Già il premio alla voce di Dario Fo, alle
narrazioni interstiziali di Alice Munro, autrice
di racconti brevi e brevissimi, alla polifonia
stilistica di Svjatlana Aleksievič,
cronista e giornalista di guerra, sembravano
segnali di qualcosa sull’orlo di un cambiamento
non avvenuto, non tanto sulla superficie della
scrittura ma nella profondità dell’approccio ai
linguaggi. Con il Nobel a Dylan, l’Accademia
di Stoccolma ha dichiarato, tra le righe, che le
cose si possono raccontare anche attraverso un
mezzo fluido come l’aria, riconoscendo,
implicitamente, l’aderenza di un tramite
immateriale alla forma della contemporaneità,
questi anni dei caratteri mobili 2.0, dalla carta
pregiata dei browser, della leggerezza delle
strutture grafiche virtuali, più simili a ritmi
impalpabili che a voluminosi tomi enciclopedici.
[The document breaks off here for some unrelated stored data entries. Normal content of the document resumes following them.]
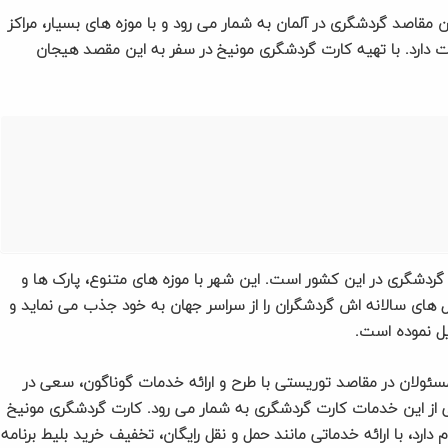
ن مقاصد گردشگری در آلمان به شمار می رود و با موزه های بسیار، مراکز
دارد. با تهیه کارت گردشگری مونیخ در سفر به این مقصد هیجان
ردشگری در این کشور است. این شهر با موزه های متنوع، پارک ها و
ل های سالانه اش گردشگران را از سراسر جهان به خود جذب می نماید و
یل نموده است.
ولان در مقاصد توریستی با طرح و ارائه خدمات گوناگون، سعی در
ی از این خدمات کارت گردشگری به شمار می رود. کارت گردشگری مونیخ
یخ سیتی تور کارت (Munchen CityTourCard) نام دارد، با ارائه خدماتی مانند حمل و نقل رایگان، تخفیف خرید بلیط برنامه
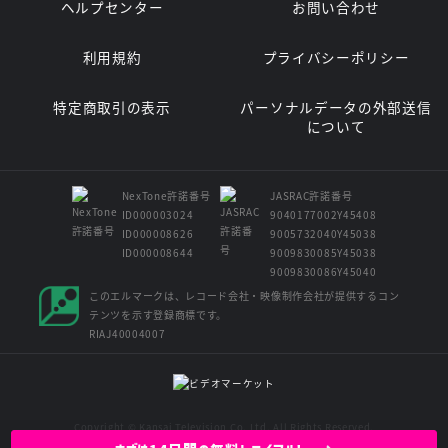
ヘルプセンター
お問い合わせ
利用規約
プライバシーポリシー
特定商取引の表示
パーソナルデータの外部送信
について
NexTone許諾番号
JASRAC許諾番号
ID000003024
9040177002Y45408
ID000008626
9005732040Y45038
ID000008644
9009830085Y45038
9009830086Y45040
このエルマークは、レコード会社・映像制作会社が提供するコン
テンツを示す登録商標です。
RIAJ40004007
Copyright © Kansai Television Co. Ltd. All Rights Reserved.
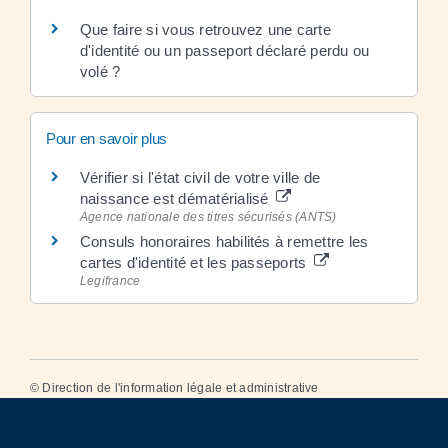
Que faire si vous retrouvez une carte
d'identité ou un passeport déclaré perdu ou
volé ?
Pour en savoir plus
Vérifier si l'état civil de votre ville de
naissance est dématérialisé
Agence nationale des titres sécurisés (ANTS)
Consuls honoraires habilités à remettre les
cartes d'identité et les passeports
Legifrance
©
Direction de l'information légale et administrative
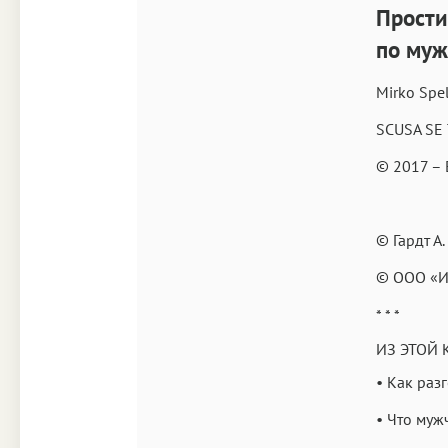
Прости
по муж
Mirko Spe
SCUSA SE
© 2017 – 
© Гардт А.
© ООО «Из
* * *
ИЗ ЭТОЙ 
• Как раз
• Что муж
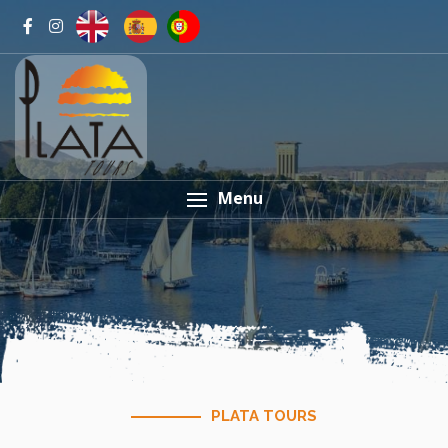
Menu
PLATA TOURS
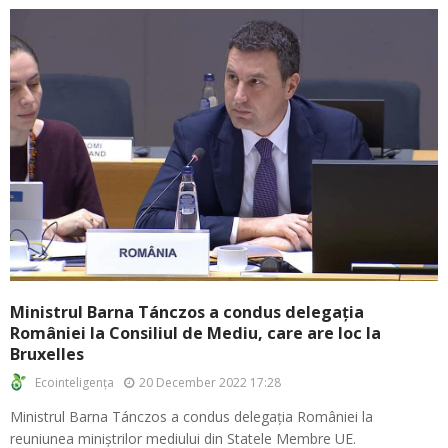
Ministrul Barna Tánczos a condus delegația
României la Consiliul de Mediu, care are loc la
Bruxelles
20 December 2022 17:28
Ecointeligența
Ministrul Barna Tánczos a condus delegația României la
reuniunea miniștrilor mediului din Statele Membre UE.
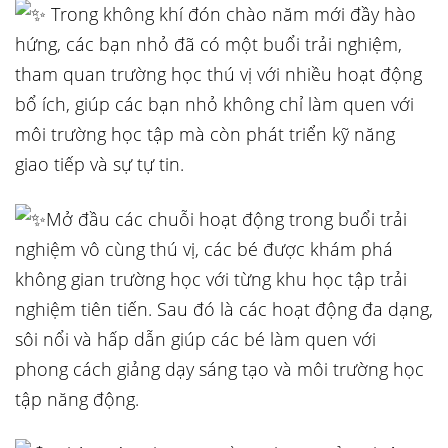
Trong không khí đón chào năm mới đầy hào
hứng, các bạn nhỏ đã có một buổi trải nghiệm,
tham quan trường học thú vị với nhiều hoạt động
bổ ích, giúp các
bạn nhỏ không chỉ làm quen với
môi trường học tập mà còn phát triển kỹ năng
giao tiếp và sự tự tin.
Mở đầu các chuỗi hoạt động trong buổi trải
nghiệm vô cùng thú vị, các bé được khám phá
không gian trường học với từng khu học tập trải
nghiệm tiên tiến. Sau đó là các hoạt động đa dạng,
sôi nổi và hấp dẫn giúp các bé làm quen với
phong cách giảng dạy sáng tạo và môi trường học
tập năng động.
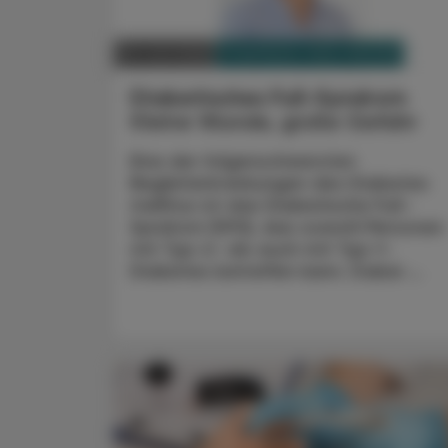
PHARMAZIE, TARA, MEDIZIN
22. Juni 2026
Diabetisches Fuß-Syndrom
Kleine Wunde, große Gefahr
Eine der folgenschwersten
Begleiterkrankungen des Diabetes
mellitus ist das Diabetische Fuß-
Syndrom (DFS), das sowohl Personen
mit Typ-2- als auch mit Typ-1-
Diabetes betreffen kann. Dabei ...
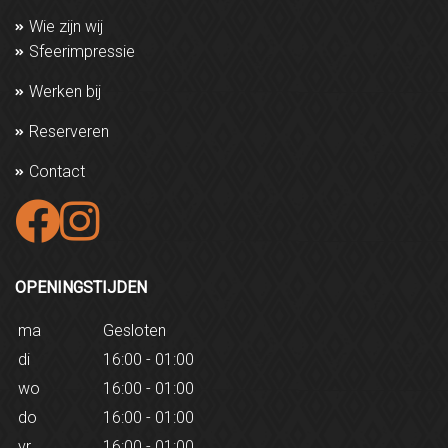
Wie zijn wij
Sfeerimpressie
Werken bij
Reserveren
Contact
OPENINGSTIJDEN
ma
Gesloten
di
16:00 - 01:00
wo
16:00 - 01:00
do
16:00 - 01:00
vr
16:00 - 01:00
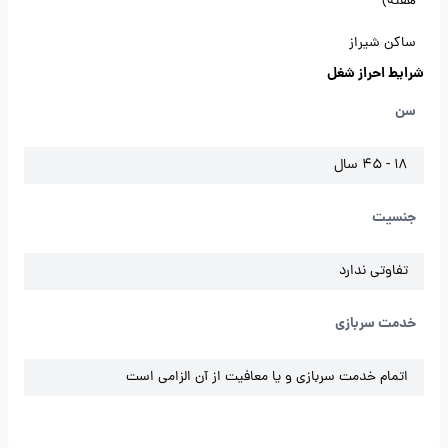
هفته)
ساکن شیراز
شرایط احراز شغل
سن
18 - 45 سال
جنسیت
تفاوتی ندارد
خدمت سربازی
اتمام خدمت سربازی و یا معافیت از آن الزامی است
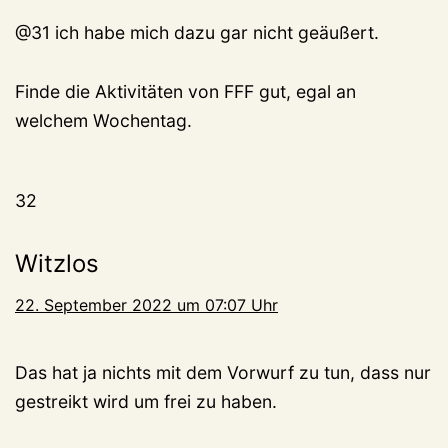
@31 ich habe mich dazu gar nicht geäußert.
Finde die Aktivitäten von FFF gut, egal an
welchem Wochentag.
32
Witzlos
22. September 2022 um 07:07 Uhr
Das hat ja nichts mit dem Vorwurf zu tun, dass nur
gestreikt wird um frei zu haben.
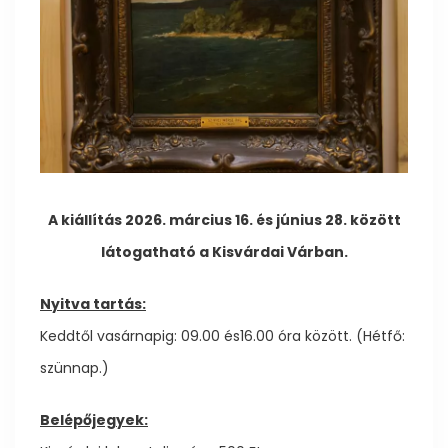
A kiállítás 2026. március 16. és június 28. között
látogatható a Kisvárdai Várban.
Nyitva tartás:
Keddtől vasárnapig: 09.00 és16.00 óra között. (Hétfő:
szünnap.)
Belépőjegyek:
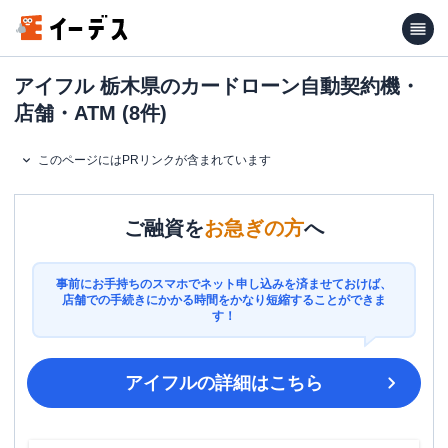
アイフル 栃木県のカードローン自動契約機・
店舗・ATM (8件)
このページにはPRリンクが含まれています
ご融資を
お急ぎの方
へ
事前にお手持ちのスマホでネット申し込みを済ませておけば、
店舗での手続きにかかる時間をかなり短縮することができま
す！
アイフル
の詳細はこちら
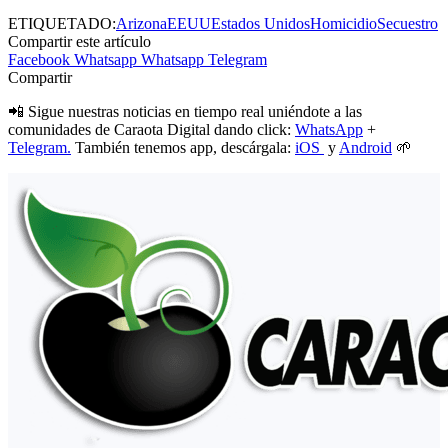
ETIQUETADO:
Arizona
EEUU
Estados Unidos
Homicidio
Secuestro
Compartir este artículo
Facebook
Whatsapp
Whatsapp
Telegram
Compartir
📲 Sigue nuestras noticias en tiempo real uniéndote a las
comunidades de Caraota Digital dando click:
WhatsApp
+
Telegram.
También tenemos app, descárgala:
iOS
y
Android
🌱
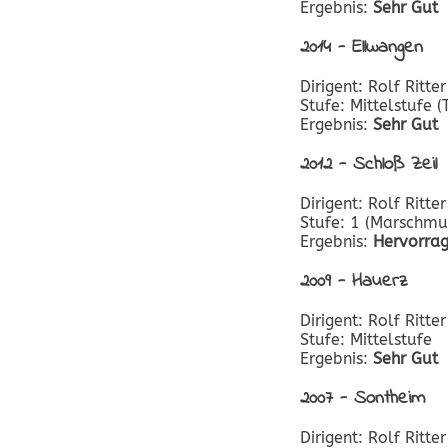
Ergebnis:
Sehr Gut
2014 - Ellwangen
Dirigent: Rolf Ritter
Stufe: Mittelstufe 
Ergebnis:
Sehr Gut
2012 - Schloß Zeil
Dirigent: Rolf Ritter
Stufe: 1 (Marschmu
Ergebnis:
Hervorra
2009 - Hauerz
Dirigent: Rolf Ritter
Stufe: Mittelstufe
Ergebnis:
Sehr Gut
2007 - Sontheim
Dirigent: Rolf Ritter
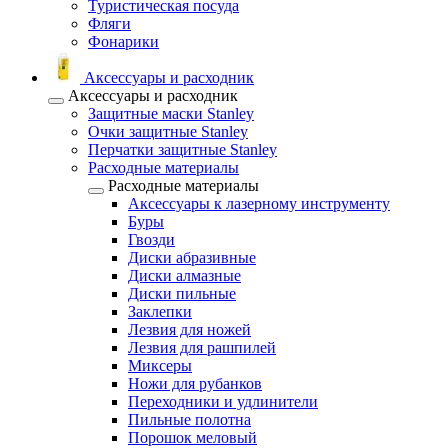
Туристическая посуда
Фляги
Фонарики
Аксессуары и расходник
Аксессуары и расходник
Защитные маски Stanley
Очки защитные Stanley
Перчатки защитные Stanley
Расходные материалы
Расходные материалы
Аксессуары к лазерному инструменту
Буры
Гвозди
Диски абразивные
Диски алмазные
Диски пильные
Заклепки
Лезвия для ножей
Лезвия для рашпилей
Миксеры
Ножи для рубанков
Переходники и удлинители
Пильные полотна
Порошок меловый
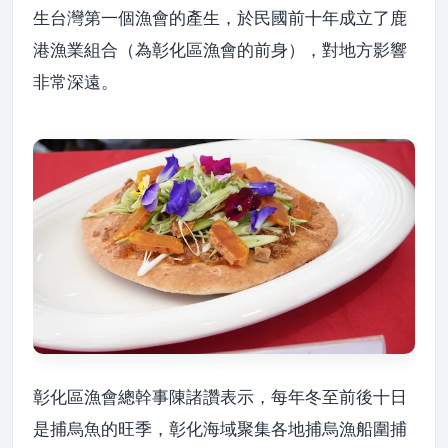
生台灣第一個漁會的產生，於民國前十年成立了鹿
港漁業組合（為彰化區漁會的前身），對地方影響
非常深遠。
彰化區漁會總幹事陳諸讚表示，每年冬至前後十日
是捕烏魚的旺季，彰化海域聚集各地捕烏漁船圍捕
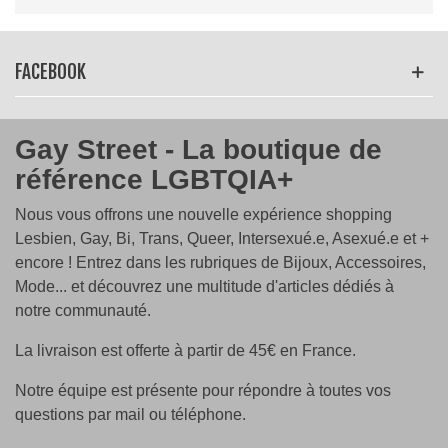
masculin
♦ Le rose représente le genre féminin.
FACEBOOK
♦ La bande blanche, placée entre les deux couleurs, est
un symbole d'identité non binaire et d'individus dont
l'identité de genre ne correspond pas strictement aux
Gay Street - La boutique de
catégories traditionnelles de masculin ou féminin. Elle
référence LGBTQIA+
représente également l'intersexuation, qui est une
condition où une personne naît avec des
Nous vous offrons une nouvelle expérience shopping
caractéristiques biologiques qui ne correspondent pas
Lesbien, Gay, Bi, Trans, Queer, Intersexué.e, Asexué.e et +
aux normes strictes de sexe masculin ou féminin.
encore ! Entrez dans les rubriques de Bijoux, Accessoires,
Mode... et découvrez une multitude d'articles dédiés à
notre communauté.
La livraison est offerte à partir de 45€ en France.
Notre équipe est présente pour répondre à toutes vos
questions par mail ou téléphone.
Singolare che nessuno abbia ancora pubblicato
un romanzo non su Facebook ma attraverso di
esso, interpretando il potente social network
tanto come mezzo espressivo quanto come
categoria del raccontare. Oppure, il romanzo
già c’è ma si chiama in altri modi, è stato
pubblicato e i suoi capitoli continuano a essere
scritti, a ogni scroll della home page.